*** DATASET ENTRIES ***
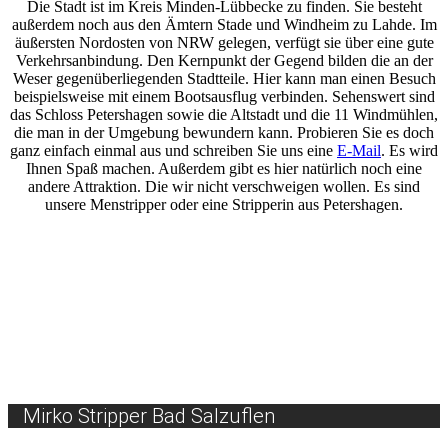
Die Stadt ist im Kreis Minden-Lübbecke zu finden. Sie besteht
außerdem noch aus den Ämtern Stade und Windheim zu Lahde. Im
äußersten Nordosten von NRW gelegen, verfügt sie über eine gute
Verkehrsanbindung. Den Kernpunkt der Gegend bilden die an der
Weser gegenüberliegenden Stadtteile. Hier kann man einen Besuch
beispielsweise mit einem Bootsausflug verbinden. Sehenswert sind
das Schloss Petershagen sowie die Altstadt und die 11 Windmühlen,
die man in der Umgebung bewundern kann. Probieren Sie es doch
ganz einfach einmal aus und schreiben Sie uns eine
E-Mail
. Es wird
Ihnen Spaß machen. Außerdem gibt es hier natürlich noch eine
andere Attraktion. Die wir nicht verschweigen wollen. Es sind
unsere Menstripper oder eine Stripperin aus Petershagen.
Mirko Stripper Bad Salzuflen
*** End of DATASET ENTRIES ***
> **WORK ORDER**
Take every line from the one containing "äußersten Nordosten von" to the end of the listing and output it exactly, with nothing else.

> **ANSWER AREA**
äußersten Nordosten von NRW gelegen, verfügt sie über eine gute
Verkehrsanbindung. Den Kernpunkt der Gegend bilden die an der
Weser gegenüberliegenden Stadtteile. Hier kann man einen Besuch
beispielsweise mit einem Bootsausflug verbinden. Sehenswert sind
das Schloss Petershagen sowie die Altstadt und die 11 Windmühlen,
die man in der Umgebung bewundern kann. Probieren Sie es doch
ganz einfach einmal aus und schreiben Sie uns eine
E-Mail
. Es wird
Ihnen Spaß machen. Außerdem gibt es hier natürlich noch eine
andere Attraktion. Die wir nicht verschweigen wollen. Es sind
unsere Menstripper oder eine Stripperin aus Petershagen.
Mirko Stripper Bad Salzuflen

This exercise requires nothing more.